:: YOUR ASSIGNMENT ::
The records that follow should be retyped word for word.

----- LISTED RECORDS

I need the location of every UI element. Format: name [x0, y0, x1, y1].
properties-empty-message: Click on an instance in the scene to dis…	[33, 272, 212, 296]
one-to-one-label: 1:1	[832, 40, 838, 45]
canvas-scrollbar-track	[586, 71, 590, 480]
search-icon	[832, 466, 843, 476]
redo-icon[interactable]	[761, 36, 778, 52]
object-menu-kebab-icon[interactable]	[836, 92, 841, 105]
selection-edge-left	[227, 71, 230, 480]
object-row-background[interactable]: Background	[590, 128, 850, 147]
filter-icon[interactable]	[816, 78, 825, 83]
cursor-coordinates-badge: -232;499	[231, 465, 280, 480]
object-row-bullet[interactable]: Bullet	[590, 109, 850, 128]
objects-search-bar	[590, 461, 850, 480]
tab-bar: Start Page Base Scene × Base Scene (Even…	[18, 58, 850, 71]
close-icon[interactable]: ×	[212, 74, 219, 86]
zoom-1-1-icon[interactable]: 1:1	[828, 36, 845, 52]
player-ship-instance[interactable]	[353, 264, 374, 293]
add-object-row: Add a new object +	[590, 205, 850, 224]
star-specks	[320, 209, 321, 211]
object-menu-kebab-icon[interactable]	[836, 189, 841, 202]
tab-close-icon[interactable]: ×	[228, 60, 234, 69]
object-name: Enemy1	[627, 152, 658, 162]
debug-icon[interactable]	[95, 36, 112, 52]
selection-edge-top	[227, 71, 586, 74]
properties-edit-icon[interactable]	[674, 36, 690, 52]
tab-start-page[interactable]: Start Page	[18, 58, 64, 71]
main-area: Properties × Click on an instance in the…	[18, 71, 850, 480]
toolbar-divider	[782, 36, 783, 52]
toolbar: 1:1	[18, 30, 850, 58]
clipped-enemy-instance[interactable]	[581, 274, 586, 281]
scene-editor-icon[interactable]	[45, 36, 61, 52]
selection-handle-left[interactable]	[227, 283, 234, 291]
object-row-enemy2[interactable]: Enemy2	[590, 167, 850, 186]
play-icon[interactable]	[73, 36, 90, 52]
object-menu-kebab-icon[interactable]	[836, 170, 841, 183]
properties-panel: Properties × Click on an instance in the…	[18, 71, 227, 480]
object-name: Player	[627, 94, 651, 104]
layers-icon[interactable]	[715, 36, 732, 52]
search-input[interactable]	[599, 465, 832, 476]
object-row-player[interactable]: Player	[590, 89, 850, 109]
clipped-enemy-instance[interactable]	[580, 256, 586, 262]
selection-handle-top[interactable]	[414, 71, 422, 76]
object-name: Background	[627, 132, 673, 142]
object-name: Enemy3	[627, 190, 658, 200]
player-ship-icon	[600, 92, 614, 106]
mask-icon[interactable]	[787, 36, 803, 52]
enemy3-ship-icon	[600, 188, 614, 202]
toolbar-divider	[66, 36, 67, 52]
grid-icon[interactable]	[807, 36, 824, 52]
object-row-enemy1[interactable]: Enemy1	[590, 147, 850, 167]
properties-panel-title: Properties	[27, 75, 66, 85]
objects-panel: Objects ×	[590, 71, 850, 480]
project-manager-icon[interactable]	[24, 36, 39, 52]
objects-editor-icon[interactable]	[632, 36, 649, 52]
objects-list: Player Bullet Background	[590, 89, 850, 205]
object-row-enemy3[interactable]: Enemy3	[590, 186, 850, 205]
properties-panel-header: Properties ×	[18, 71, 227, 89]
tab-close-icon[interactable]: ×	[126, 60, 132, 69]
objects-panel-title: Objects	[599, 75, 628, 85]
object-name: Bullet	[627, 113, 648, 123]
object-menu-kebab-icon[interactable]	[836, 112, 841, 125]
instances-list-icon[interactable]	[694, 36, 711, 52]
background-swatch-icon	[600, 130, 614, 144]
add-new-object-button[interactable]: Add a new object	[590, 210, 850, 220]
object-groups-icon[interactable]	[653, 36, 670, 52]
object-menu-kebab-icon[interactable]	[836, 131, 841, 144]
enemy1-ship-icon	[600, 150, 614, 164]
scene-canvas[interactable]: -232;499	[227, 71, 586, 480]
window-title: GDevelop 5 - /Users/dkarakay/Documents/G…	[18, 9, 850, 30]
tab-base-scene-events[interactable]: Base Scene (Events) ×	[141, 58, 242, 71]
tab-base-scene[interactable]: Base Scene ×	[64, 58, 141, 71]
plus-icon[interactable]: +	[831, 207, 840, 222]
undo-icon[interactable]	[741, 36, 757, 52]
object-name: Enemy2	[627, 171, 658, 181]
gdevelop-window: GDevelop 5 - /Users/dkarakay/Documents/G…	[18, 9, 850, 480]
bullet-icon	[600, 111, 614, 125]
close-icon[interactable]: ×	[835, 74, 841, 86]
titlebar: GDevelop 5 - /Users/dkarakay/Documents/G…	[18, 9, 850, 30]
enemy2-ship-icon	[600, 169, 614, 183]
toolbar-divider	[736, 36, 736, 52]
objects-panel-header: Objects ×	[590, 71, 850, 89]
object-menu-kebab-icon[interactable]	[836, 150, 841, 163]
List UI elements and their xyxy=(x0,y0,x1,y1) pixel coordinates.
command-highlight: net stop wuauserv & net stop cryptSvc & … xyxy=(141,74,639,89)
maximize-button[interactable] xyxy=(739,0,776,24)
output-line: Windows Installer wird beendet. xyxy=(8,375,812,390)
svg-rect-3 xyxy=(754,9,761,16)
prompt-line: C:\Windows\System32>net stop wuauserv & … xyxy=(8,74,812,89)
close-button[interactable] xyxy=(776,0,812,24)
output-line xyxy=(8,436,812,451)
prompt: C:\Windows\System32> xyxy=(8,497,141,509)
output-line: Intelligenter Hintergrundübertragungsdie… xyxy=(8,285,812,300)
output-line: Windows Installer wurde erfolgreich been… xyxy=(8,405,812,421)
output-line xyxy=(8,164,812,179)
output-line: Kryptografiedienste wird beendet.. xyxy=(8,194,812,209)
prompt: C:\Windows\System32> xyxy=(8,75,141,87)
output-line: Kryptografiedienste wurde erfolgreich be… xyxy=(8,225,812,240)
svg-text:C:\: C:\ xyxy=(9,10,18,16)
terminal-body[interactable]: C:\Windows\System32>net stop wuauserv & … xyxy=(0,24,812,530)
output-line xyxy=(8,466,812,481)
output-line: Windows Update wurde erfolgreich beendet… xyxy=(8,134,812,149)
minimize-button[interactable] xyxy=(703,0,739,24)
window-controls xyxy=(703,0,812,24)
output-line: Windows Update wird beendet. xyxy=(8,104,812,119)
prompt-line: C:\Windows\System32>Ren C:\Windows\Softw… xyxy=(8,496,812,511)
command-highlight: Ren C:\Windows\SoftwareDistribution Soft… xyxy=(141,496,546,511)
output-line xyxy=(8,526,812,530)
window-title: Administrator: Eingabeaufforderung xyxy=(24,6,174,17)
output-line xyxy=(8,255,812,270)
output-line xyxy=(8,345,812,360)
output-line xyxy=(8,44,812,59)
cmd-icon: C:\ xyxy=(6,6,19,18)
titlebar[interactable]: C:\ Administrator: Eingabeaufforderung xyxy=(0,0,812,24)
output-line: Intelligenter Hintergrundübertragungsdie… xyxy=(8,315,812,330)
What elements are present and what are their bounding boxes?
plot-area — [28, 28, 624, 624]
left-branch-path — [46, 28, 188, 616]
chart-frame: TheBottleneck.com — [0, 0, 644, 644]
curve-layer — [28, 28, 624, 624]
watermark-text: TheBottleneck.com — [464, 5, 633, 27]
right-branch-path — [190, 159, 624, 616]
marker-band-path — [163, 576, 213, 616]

----------

:: RESPONSE FOR THIS EXERCISE ::
I need the location of every UI element. Format: name [x0, y0, x1, y1].
properties-empty-message: Click on an instance in the scene to dis…	[33, 272, 212, 296]
one-to-one-label: 1:1	[832, 40, 838, 45]
canvas-scrollbar-track	[586, 71, 590, 480]
search-icon	[832, 466, 843, 476]
redo-icon[interactable]	[761, 36, 778, 52]
object-menu-kebab-icon[interactable]	[836, 92, 841, 105]
selection-edge-left	[227, 71, 230, 480]
object-row-background[interactable]: Background	[590, 128, 850, 147]
filter-icon[interactable]	[816, 78, 825, 83]
cursor-coordinates-badge: -232;499	[231, 465, 280, 480]
object-row-bullet[interactable]: Bullet	[590, 109, 850, 128]
objects-search-bar	[590, 461, 850, 480]
tab-bar: Start Page Base Scene × Base Scene (Even…	[18, 58, 850, 71]
close-icon[interactable]: ×	[212, 74, 219, 86]
zoom-1-1-icon[interactable]: 1:1	[828, 36, 845, 52]
player-ship-instance[interactable]	[353, 264, 374, 293]
add-object-row: Add a new object +	[590, 205, 850, 224]
star-specks	[320, 209, 321, 211]
object-menu-kebab-icon[interactable]	[836, 189, 841, 202]
tab-close-icon[interactable]: ×	[228, 60, 234, 69]
object-name: Enemy1	[627, 152, 658, 162]
debug-icon[interactable]	[95, 36, 112, 52]
selection-edge-top	[227, 71, 586, 74]
properties-edit-icon[interactable]	[674, 36, 690, 52]
tab-start-page[interactable]: Start Page	[18, 58, 64, 71]
main-area: Properties × Click on an instance in the…	[18, 71, 850, 480]
toolbar-divider	[782, 36, 783, 52]
toolbar: 1:1	[18, 30, 850, 58]
clipped-enemy-instance[interactable]	[581, 274, 586, 281]
scene-editor-icon[interactable]	[45, 36, 61, 52]
selection-handle-left[interactable]	[227, 283, 234, 291]
object-row-enemy2[interactable]: Enemy2	[590, 167, 850, 186]
play-icon[interactable]	[73, 36, 90, 52]
object-menu-kebab-icon[interactable]	[836, 170, 841, 183]
properties-panel: Properties × Click on an instance in the…	[18, 71, 227, 480]
object-name: Player	[627, 94, 651, 104]
layers-icon[interactable]	[715, 36, 732, 52]
search-input[interactable]	[599, 465, 832, 476]
object-row-player[interactable]: Player	[590, 89, 850, 109]
clipped-enemy-instance[interactable]	[580, 256, 586, 262]
selection-handle-top[interactable]	[414, 71, 422, 76]
object-name: Background	[627, 132, 673, 142]
object-name: Enemy3	[627, 190, 658, 200]
player-ship-icon	[600, 92, 614, 106]
mask-icon[interactable]	[787, 36, 803, 52]
enemy3-ship-icon	[600, 188, 614, 202]
toolbar-divider	[66, 36, 67, 52]
grid-icon[interactable]	[807, 36, 824, 52]
object-row-enemy1[interactable]: Enemy1	[590, 147, 850, 167]
properties-panel-title: Properties	[27, 75, 66, 85]
objects-panel: Objects ×	[590, 71, 850, 480]
project-manager-icon[interactable]	[24, 36, 39, 52]
objects-editor-icon[interactable]	[632, 36, 649, 52]
objects-list: Player Bullet Background	[590, 89, 850, 205]
object-row-enemy3[interactable]: Enemy3	[590, 186, 850, 205]
properties-panel-header: Properties ×	[18, 71, 227, 89]
tab-close-icon[interactable]: ×	[126, 60, 132, 69]
objects-panel-title: Objects	[599, 75, 628, 85]
object-name: Bullet	[627, 113, 648, 123]
object-menu-kebab-icon[interactable]	[836, 112, 841, 125]
instances-list-icon[interactable]	[694, 36, 711, 52]
background-swatch-icon	[600, 130, 614, 144]
add-new-object-button[interactable]: Add a new object	[590, 210, 850, 220]
object-groups-icon[interactable]	[653, 36, 670, 52]
object-menu-kebab-icon[interactable]	[836, 131, 841, 144]
enemy1-ship-icon	[600, 150, 614, 164]
scene-canvas[interactable]: -232;499	[227, 71, 586, 480]
window-title: GDevelop 5 - /Users/dkarakay/Documents/G…	[18, 9, 850, 30]
tab-base-scene-events[interactable]: Base Scene (Events) ×	[141, 58, 242, 71]
tab-base-scene[interactable]: Base Scene ×	[64, 58, 141, 71]
plus-icon[interactable]: +	[831, 207, 840, 222]
undo-icon[interactable]	[741, 36, 757, 52]
object-name: Enemy2	[627, 171, 658, 181]
gdevelop-window: GDevelop 5 - /Users/dkarakay/Documents/G…	[18, 9, 850, 480]
bullet-icon	[600, 111, 614, 125]
close-icon[interactable]: ×	[835, 74, 841, 86]
titlebar: GDevelop 5 - /Users/dkarakay/Documents/G…	[18, 9, 850, 30]
enemy2-ship-icon	[600, 169, 614, 183]
toolbar-divider	[736, 36, 736, 52]
objects-panel-header: Objects ×	[590, 71, 850, 89]
object-menu-kebab-icon[interactable]	[836, 150, 841, 163]
List UI elements and their xyxy=(x0,y0,x1,y1) pixel coordinates.
command-highlight: net stop wuauserv & net stop cryptSvc & … xyxy=(141,74,639,89)
maximize-button[interactable] xyxy=(739,0,776,24)
output-line: Windows Installer wird beendet. xyxy=(8,375,812,390)
svg-rect-3 xyxy=(754,9,761,16)
prompt-line: C:\Windows\System32>net stop wuauserv & … xyxy=(8,74,812,89)
close-button[interactable] xyxy=(776,0,812,24)
output-line xyxy=(8,436,812,451)
prompt: C:\Windows\System32> xyxy=(8,497,141,509)
output-line: Intelligenter Hintergrundübertragungsdie… xyxy=(8,285,812,300)
output-line: Windows Installer wurde erfolgreich been… xyxy=(8,405,812,421)
output-line xyxy=(8,164,812,179)
output-line: Kryptografiedienste wird beendet.. xyxy=(8,194,812,209)
prompt: C:\Windows\System32> xyxy=(8,75,141,87)
output-line: Kryptografiedienste wurde erfolgreich be… xyxy=(8,225,812,240)
svg-text:C:\: C:\ xyxy=(9,10,18,16)
terminal-body[interactable]: C:\Windows\System32>net stop wuauserv & … xyxy=(0,24,812,530)
output-line xyxy=(8,466,812,481)
output-line: Windows Update wurde erfolgreich beendet… xyxy=(8,134,812,149)
minimize-button[interactable] xyxy=(703,0,739,24)
window-controls xyxy=(703,0,812,24)
output-line: Windows Update wird beendet. xyxy=(8,104,812,119)
prompt-line: C:\Windows\System32>Ren C:\Windows\Softw… xyxy=(8,496,812,511)
command-highlight: Ren C:\Windows\SoftwareDistribution Soft… xyxy=(141,496,546,511)
output-line xyxy=(8,526,812,530)
window-title: Administrator: Eingabeaufforderung xyxy=(24,6,174,17)
output-line xyxy=(8,255,812,270)
output-line xyxy=(8,345,812,360)
output-line xyxy=(8,44,812,59)
cmd-icon: C:\ xyxy=(6,6,19,18)
titlebar[interactable]: C:\ Administrator: Eingabeaufforderung xyxy=(0,0,812,24)
output-line: Intelligenter Hintergrundübertragungsdie… xyxy=(8,315,812,330)
What elements are present and what are their bounding boxes?
plot-area — [28, 28, 624, 624]
left-branch-path — [46, 28, 188, 616]
chart-frame: TheBottleneck.com — [0, 0, 644, 644]
curve-layer — [28, 28, 624, 624]
watermark-text: TheBottleneck.com — [464, 5, 633, 27]
right-branch-path — [190, 159, 624, 616]
marker-band-path — [163, 576, 213, 616]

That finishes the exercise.